*PROBLEM STATEMENT*
Retype every record exactly. Skip the images.

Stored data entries
===

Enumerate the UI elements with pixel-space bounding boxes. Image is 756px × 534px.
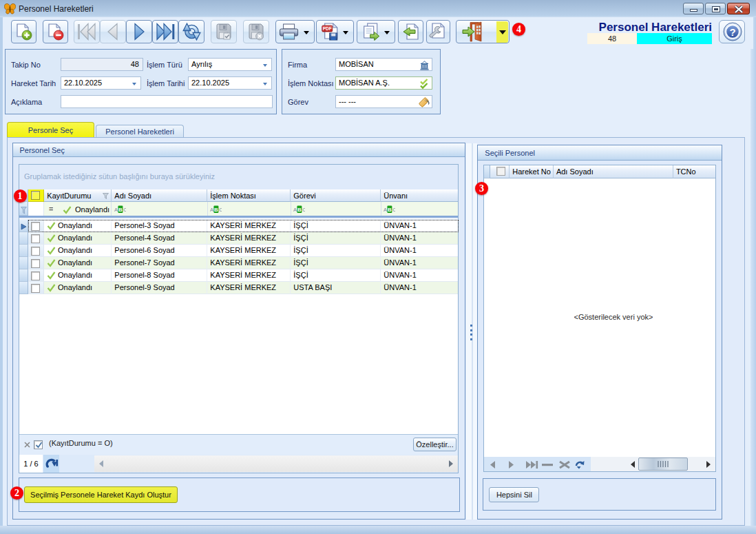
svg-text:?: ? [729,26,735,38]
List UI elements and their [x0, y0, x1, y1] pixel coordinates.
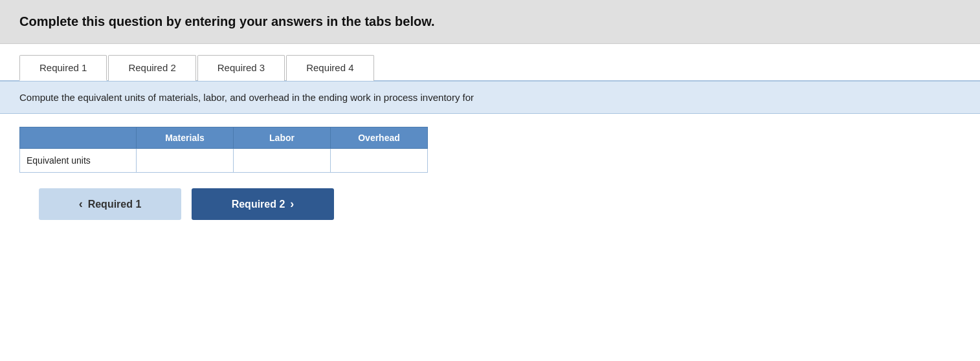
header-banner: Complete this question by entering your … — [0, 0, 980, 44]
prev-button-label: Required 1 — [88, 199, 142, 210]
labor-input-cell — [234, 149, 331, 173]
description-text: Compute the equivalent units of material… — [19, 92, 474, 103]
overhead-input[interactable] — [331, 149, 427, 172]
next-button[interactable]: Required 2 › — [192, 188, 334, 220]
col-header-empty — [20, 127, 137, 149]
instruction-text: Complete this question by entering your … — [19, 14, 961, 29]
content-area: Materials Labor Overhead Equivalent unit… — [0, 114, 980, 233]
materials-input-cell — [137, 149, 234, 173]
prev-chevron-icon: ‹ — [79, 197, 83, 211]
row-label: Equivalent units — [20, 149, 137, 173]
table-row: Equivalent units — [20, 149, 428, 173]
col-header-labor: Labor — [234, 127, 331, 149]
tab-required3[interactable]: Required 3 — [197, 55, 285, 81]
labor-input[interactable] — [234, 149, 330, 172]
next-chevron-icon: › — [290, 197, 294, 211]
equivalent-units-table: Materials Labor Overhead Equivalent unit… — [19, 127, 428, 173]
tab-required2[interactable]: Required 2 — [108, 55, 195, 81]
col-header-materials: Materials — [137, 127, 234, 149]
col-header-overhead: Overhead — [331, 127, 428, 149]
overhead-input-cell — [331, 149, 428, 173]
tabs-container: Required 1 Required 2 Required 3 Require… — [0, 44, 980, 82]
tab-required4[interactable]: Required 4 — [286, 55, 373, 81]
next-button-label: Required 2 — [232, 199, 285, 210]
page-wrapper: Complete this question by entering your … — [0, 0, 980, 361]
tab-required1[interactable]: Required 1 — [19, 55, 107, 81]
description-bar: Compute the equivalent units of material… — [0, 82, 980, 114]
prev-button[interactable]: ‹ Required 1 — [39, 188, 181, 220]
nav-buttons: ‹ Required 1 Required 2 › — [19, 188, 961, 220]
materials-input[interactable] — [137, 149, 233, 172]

===

*RESULT OF THIS EXERCISE*
Enumerate the UI elements with pixel-space bounding boxes. Image is 756px × 534px.
svg-text:?: ? [729,26,735,38]
List UI elements and their [x0, y0, x1, y1] pixel coordinates.
header-banner: Complete this question by entering your … — [0, 0, 980, 44]
prev-button-label: Required 1 — [88, 199, 142, 210]
labor-input-cell — [234, 149, 331, 173]
description-text: Compute the equivalent units of material… — [19, 92, 474, 103]
overhead-input[interactable] — [331, 149, 427, 172]
next-button[interactable]: Required 2 › — [192, 188, 334, 220]
col-header-empty — [20, 127, 137, 149]
instruction-text: Complete this question by entering your … — [19, 14, 961, 29]
content-area: Materials Labor Overhead Equivalent unit… — [0, 114, 980, 233]
materials-input-cell — [137, 149, 234, 173]
prev-chevron-icon: ‹ — [79, 197, 83, 211]
row-label: Equivalent units — [20, 149, 137, 173]
table-row: Equivalent units — [20, 149, 428, 173]
col-header-labor: Labor — [234, 127, 331, 149]
tab-required3[interactable]: Required 3 — [197, 55, 285, 81]
labor-input[interactable] — [234, 149, 330, 172]
next-chevron-icon: › — [290, 197, 294, 211]
equivalent-units-table: Materials Labor Overhead Equivalent unit… — [19, 127, 428, 173]
tab-required2[interactable]: Required 2 — [108, 55, 195, 81]
col-header-materials: Materials — [137, 127, 234, 149]
col-header-overhead: Overhead — [331, 127, 428, 149]
overhead-input-cell — [331, 149, 428, 173]
tabs-container: Required 1 Required 2 Required 3 Require… — [0, 44, 980, 82]
tab-required4[interactable]: Required 4 — [286, 55, 373, 81]
next-button-label: Required 2 — [232, 199, 285, 210]
page-wrapper: Complete this question by entering your … — [0, 0, 980, 361]
tab-required1[interactable]: Required 1 — [19, 55, 107, 81]
description-bar: Compute the equivalent units of material… — [0, 82, 980, 114]
prev-button[interactable]: ‹ Required 1 — [39, 188, 181, 220]
nav-buttons: ‹ Required 1 Required 2 › — [19, 188, 961, 220]
materials-input[interactable] — [137, 149, 233, 172]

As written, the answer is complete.